> [Work item]: Exact copies of the lines below are the goal; any images in them are dropped.

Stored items
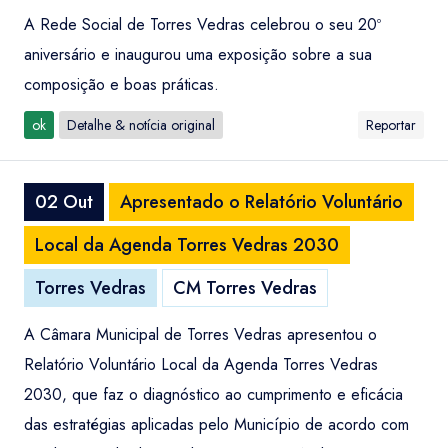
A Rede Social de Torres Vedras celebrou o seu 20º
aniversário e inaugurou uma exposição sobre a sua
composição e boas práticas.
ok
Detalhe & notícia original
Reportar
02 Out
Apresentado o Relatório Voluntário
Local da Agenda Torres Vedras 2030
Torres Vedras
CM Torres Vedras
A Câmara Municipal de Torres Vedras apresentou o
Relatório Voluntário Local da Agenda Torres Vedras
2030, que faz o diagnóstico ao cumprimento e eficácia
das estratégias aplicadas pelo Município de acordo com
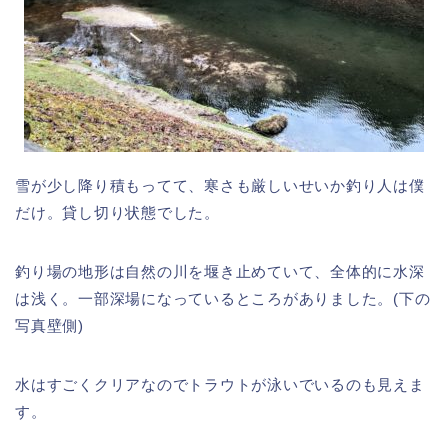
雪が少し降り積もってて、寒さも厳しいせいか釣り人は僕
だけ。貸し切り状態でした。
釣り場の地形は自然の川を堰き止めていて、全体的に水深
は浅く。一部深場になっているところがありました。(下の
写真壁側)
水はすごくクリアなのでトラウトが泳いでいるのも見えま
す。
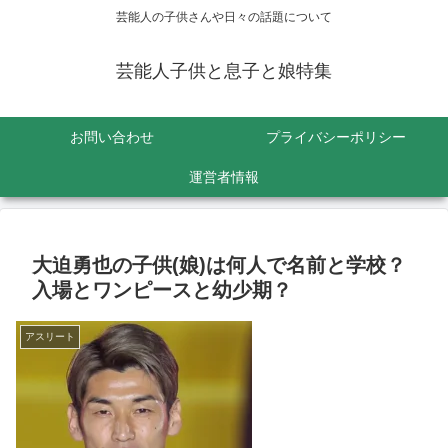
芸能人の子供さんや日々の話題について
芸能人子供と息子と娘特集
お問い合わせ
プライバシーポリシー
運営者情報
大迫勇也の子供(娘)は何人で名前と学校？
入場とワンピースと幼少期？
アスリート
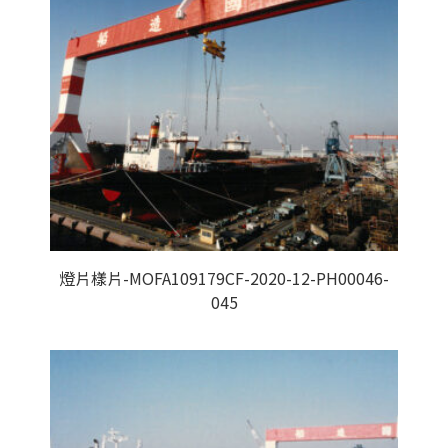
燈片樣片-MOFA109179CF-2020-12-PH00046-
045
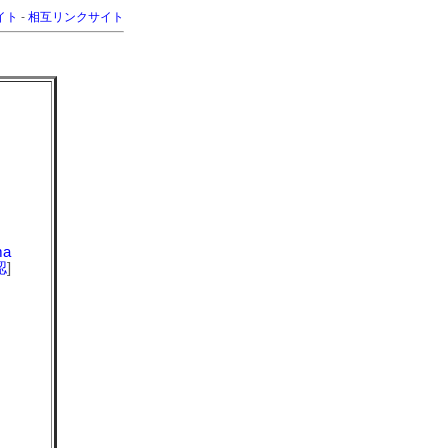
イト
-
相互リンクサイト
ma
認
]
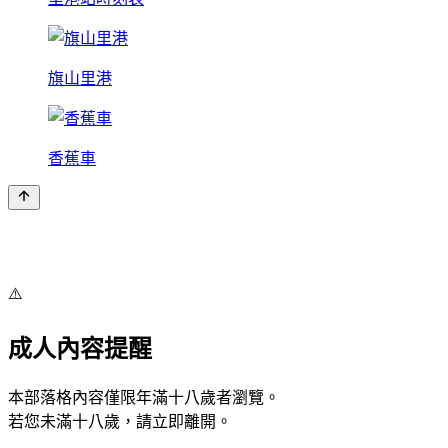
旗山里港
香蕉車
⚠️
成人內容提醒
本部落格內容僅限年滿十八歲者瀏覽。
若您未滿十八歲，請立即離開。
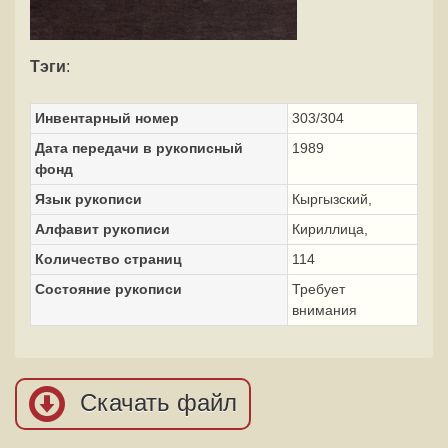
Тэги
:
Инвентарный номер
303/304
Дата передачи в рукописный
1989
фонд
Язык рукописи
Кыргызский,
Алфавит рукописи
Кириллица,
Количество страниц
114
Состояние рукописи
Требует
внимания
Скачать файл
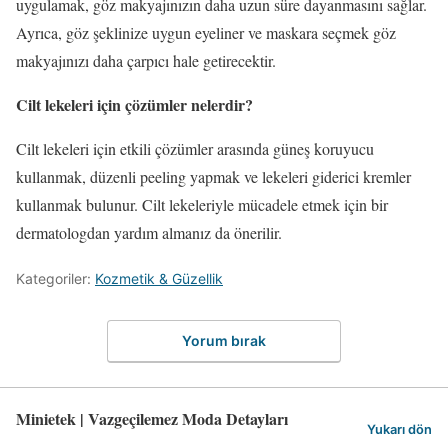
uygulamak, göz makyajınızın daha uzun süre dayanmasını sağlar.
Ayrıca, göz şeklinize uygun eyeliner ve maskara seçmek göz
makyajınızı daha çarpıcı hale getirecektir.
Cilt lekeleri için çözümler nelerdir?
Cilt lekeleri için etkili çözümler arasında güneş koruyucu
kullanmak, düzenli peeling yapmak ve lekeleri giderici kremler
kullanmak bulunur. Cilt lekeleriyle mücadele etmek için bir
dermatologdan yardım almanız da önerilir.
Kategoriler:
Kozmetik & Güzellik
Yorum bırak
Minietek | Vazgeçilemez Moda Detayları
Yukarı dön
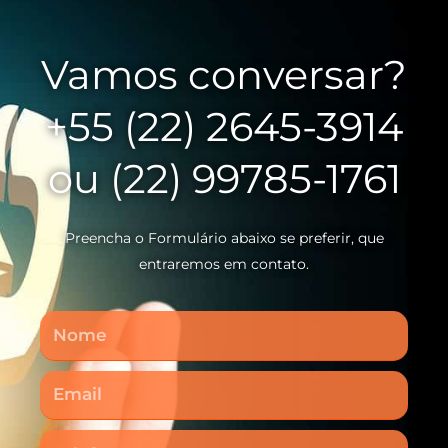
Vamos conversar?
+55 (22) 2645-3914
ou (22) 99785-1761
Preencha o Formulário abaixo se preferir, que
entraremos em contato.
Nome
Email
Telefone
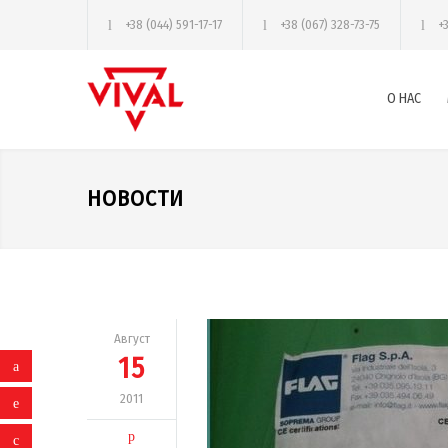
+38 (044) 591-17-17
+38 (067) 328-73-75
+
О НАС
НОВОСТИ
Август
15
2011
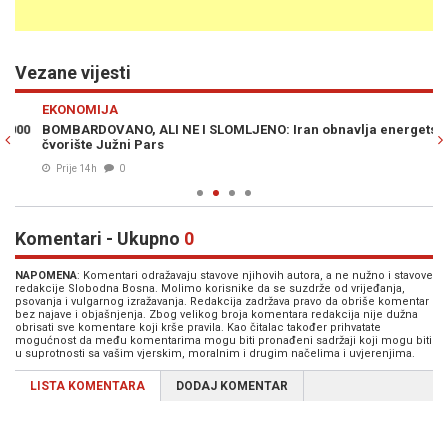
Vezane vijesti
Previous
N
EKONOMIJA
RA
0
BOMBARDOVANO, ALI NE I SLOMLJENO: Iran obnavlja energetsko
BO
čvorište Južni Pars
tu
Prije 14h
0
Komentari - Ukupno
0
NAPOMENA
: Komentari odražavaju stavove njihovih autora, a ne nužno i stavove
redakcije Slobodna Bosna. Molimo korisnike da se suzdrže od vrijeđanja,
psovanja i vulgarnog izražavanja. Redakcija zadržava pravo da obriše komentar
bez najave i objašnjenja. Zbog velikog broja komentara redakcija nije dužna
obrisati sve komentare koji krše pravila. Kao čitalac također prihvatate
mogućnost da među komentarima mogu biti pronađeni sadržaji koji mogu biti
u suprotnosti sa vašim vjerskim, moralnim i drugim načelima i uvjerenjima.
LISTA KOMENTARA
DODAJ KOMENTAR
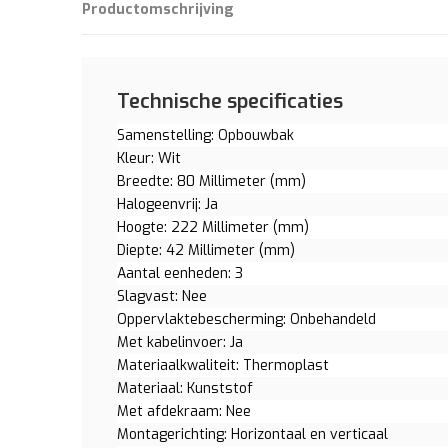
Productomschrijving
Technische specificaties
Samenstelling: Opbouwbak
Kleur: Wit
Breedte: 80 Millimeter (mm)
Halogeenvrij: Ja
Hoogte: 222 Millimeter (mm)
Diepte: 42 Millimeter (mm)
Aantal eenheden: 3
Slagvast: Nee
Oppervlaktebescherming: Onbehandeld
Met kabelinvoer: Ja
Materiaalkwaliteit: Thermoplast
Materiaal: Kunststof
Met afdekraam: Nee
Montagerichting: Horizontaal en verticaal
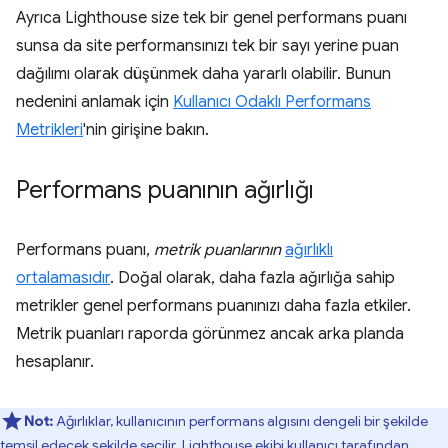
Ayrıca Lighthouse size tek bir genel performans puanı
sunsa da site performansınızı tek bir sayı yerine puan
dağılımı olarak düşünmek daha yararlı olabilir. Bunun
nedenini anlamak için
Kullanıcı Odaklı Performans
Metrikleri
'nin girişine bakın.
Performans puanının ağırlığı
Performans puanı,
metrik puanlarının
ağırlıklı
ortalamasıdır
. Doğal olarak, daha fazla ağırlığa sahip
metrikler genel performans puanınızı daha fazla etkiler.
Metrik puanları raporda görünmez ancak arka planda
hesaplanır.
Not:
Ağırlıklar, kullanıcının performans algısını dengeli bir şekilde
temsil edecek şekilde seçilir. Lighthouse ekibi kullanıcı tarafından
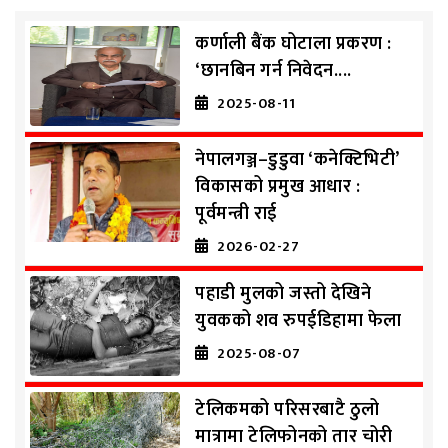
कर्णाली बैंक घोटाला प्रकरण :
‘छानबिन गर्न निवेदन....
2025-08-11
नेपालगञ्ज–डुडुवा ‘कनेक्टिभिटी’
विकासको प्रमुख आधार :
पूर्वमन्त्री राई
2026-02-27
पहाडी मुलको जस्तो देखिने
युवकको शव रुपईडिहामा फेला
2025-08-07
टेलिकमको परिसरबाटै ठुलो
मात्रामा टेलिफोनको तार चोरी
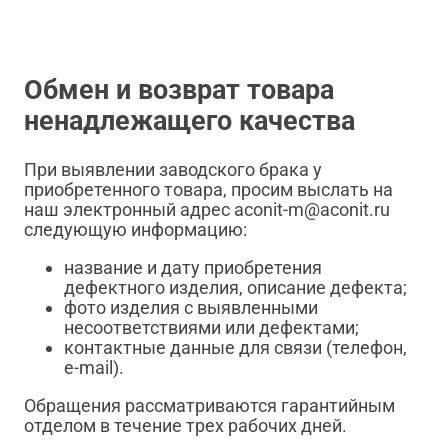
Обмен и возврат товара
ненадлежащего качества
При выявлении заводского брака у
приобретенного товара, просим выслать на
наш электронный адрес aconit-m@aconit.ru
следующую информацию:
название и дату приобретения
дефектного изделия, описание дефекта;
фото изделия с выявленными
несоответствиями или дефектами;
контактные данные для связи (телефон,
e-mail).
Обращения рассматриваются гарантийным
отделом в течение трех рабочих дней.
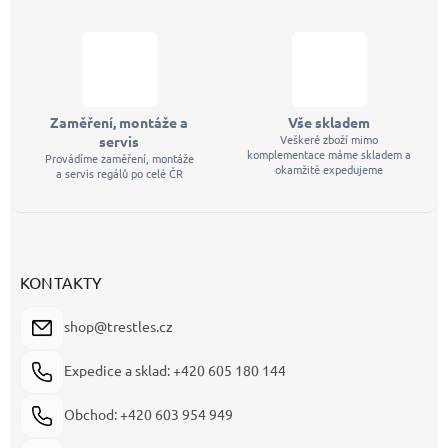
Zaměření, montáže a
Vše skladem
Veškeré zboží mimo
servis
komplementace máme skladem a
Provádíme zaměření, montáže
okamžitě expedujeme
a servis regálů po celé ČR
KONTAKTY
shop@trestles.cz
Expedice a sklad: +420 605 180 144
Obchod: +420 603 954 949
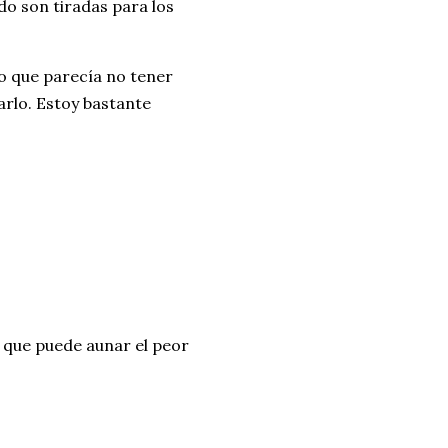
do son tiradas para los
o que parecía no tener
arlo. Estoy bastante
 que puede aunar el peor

> [Answer to this exercise]:
A Rede Social de Torres Vedras celebrou o seu 20º
aniversário e inaugurou uma exposição sobre a sua
composição e boas práticas.
ok
Detalhe & notícia original
Reportar
02 Out
Apresentado o Relatório Voluntário
Local da Agenda Torres Vedras 2030
Torres Vedras
CM Torres Vedras
A Câmara Municipal de Torres Vedras apresentou o
Relatório Voluntário Local da Agenda Torres Vedras
2030, que faz o diagnóstico ao cumprimento e eficácia
das estratégias aplicadas pelo Município de acordo com
雪が少し降り積もってて、寒さも厳しいせいか釣り人は僕
だけ。貸し切り状態でした。
釣り場の地形は自然の川を堰き止めていて、全体的に水深
は浅く。一部深場になっているところがありました。(下の
写真壁側)
水はすごくクリアなのでトラウトが泳いでいるのも見えま
す。
芸能人の子供さんや日々の話題について
芸能人子供と息子と娘特集
お問い合わせ
プライバシーポリシー
運営者情報
大迫勇也の子供(娘)は何人で名前と学校？
入場とワンピースと幼少期？
アスリート
燈片樣片-MOFA109179CF-2020-12-PH00046-
045
イト
-
相互リンクサイト
ma
認
]
旗山里港
香蕉車
⚠️
成人內容提醒
本部落格內容僅限年滿十八歲者瀏覽。
若您未滿十八歲，請立即離開。
Тэги
:
Инвентарный номер
303/304
Дата передачи в рукописный
1989
фонд
Язык рукописи
Кыргызский,
Алфавит рукописи
Кириллица,
Количество страниц
114
Состояние рукописи
Требует
внимания
Скачать файл
uygulamak, göz makyajınızın daha uzun süre dayanmasını sağlar.
Ayrıca, göz şeklinize uygun eyeliner ve maskara seçmek göz
makyajınızı daha çarpıcı hale getirecektir.
Cilt lekeleri için çözümler nelerdir?
Cilt lekeleri için etkili çözümler arasında güneş koruyucu
kullanmak, düzenli peeling yapmak ve lekeleri giderici kremler
kullanmak bulunur. Cilt lekeleriyle mücadele etmek için bir
dermatologdan yardım almanız da önerilir.
Kategoriler:
Kozmetik & Güzellik
Yorum bırak
Minietek | Vazgeçilemez Moda Detayları
Yukarı dön
Vamos conversar?
+55 (22) 2645-3914
ou (22) 99785-1761
Preencha o Formulário abaixo se preferir, que
entraremos em contato.
Nome
Email
Telefone
+38 (044) 591-17-17
+38 (067) 328-73-75
+
О НАС
НОВОСТИ
Август
15
2011
Vezane vijesti
Previous
N
EKONOMIJA
RA
0
BOMBARDOVANO, ALI NE I SLOMLJENO: Iran obnavlja energetsko
BO
čvorište Južni Pars
tu
Prije 14h
0
Komentari - Ukupno
0
NAPOMENA
: Komentari odražavaju stavove njihovih autora, a ne nužno i stavove
redakcije Slobodna Bosna. Molimo korisnike da se suzdrže od vrijeđanja,
psovanja i vulgarnog izražavanja. Redakcija zadržava pravo da obriše komentar
bez najave i objašnjenja. Zbog velikog broja komentara redakcija nije dužna
obrisati sve komentare koji krše pravila. Kao čitalac također prihvatate
mogućnost da među komentarima mogu biti pronađeni sadržaji koji mogu biti
u suprotnosti sa vašim vjerskim, moralnim i drugim načelima i uvjerenjima.
LISTA KOMENTARA
DODAJ KOMENTAR
Productomschrijving
Technische specificaties
Samenstelling: Opbouwbak
Kleur: Wit
Breedte: 80 Millimeter (mm)
Halogeenvrij: Ja
Hoogte: 222 Millimeter (mm)
Diepte: 42 Millimeter (mm)
Aantal eenheden: 3
Slagvast: Nee
Oppervlaktebescherming: Onbehandeld
Met kabelinvoer: Ja
Materiaalkwaliteit: Thermoplast
Materiaal: Kunststof
Met afdekraam: Nee
Montagerichting: Horizontaal en verticaal
Ayrıca Lighthouse size tek bir genel performans puanı
sunsa da site performansınızı tek bir sayı yerine puan
dağılımı olarak düşünmek daha yararlı olabilir. Bunun
nedenini anlamak için
Kullanıcı Odaklı Performans
Metrikleri
'nin girişine bakın.
Performans puanının ağırlığı
Performans puanı,
metrik puanlarının
ağırlıklı
ortalamasıdır
. Doğal olarak, daha fazla ağırlığa sahip
metrikler genel performans puanınızı daha fazla etkiler.
Metrik puanları raporda görünmez ancak arka planda
hesaplanır.
Not:
Ağırlıklar, kullanıcının performans algısını dengeli bir şekilde
temsil edecek şekilde seçilir. Lighthouse ekibi kullanıcı tarafından
कर्णाली बैंक घोटाला प्रकरण :
‘छानबिन गर्न निवेदन....
2025-08-11
नेपालगञ्ज–डुडुवा ‘कनेक्टिभिटी’
विकासको प्रमुख आधार :
पूर्वमन्त्री राई
2026-02-27
पहाडी मुलको जस्तो देखिने
युवकको शव रुपईडिहामा फेला
2025-08-07
टेलिकमको परिसरबाटै ठुलो
मात्रामा टेलिफोनको तार चोरी
Обмен и возврат товара
ненадлежащего качества
При выявлении заводского брака у
приобретенного товара, просим выслать на
наш электронный адрес aconit-m@aconit.ru
следующую информацию:
название и дату приобретения
дефектного изделия, описание дефекта;
фото изделия с выявленными
несоответствиями или дефектами;
контактные данные для связи (телефон,
e-mail).
Обращения рассматриваются гарантийным
отделом в течение трех рабочих дней.
Zaměření, montáže a
Vše skladem
Veškeré zboží mimo
servis
komplementace máme skladem a
Provádíme zaměření, montáže
okamžitě expedujeme
a servis regálů po celé ČR
KONTAKTY
shop@trestles.cz
Expedice a sklad: +420 605 180 144
Obchod: +420 603 954 949
do son tiradas para los
o que parecía no tener
arlo. Estoy bastante
 que puede aunar el peor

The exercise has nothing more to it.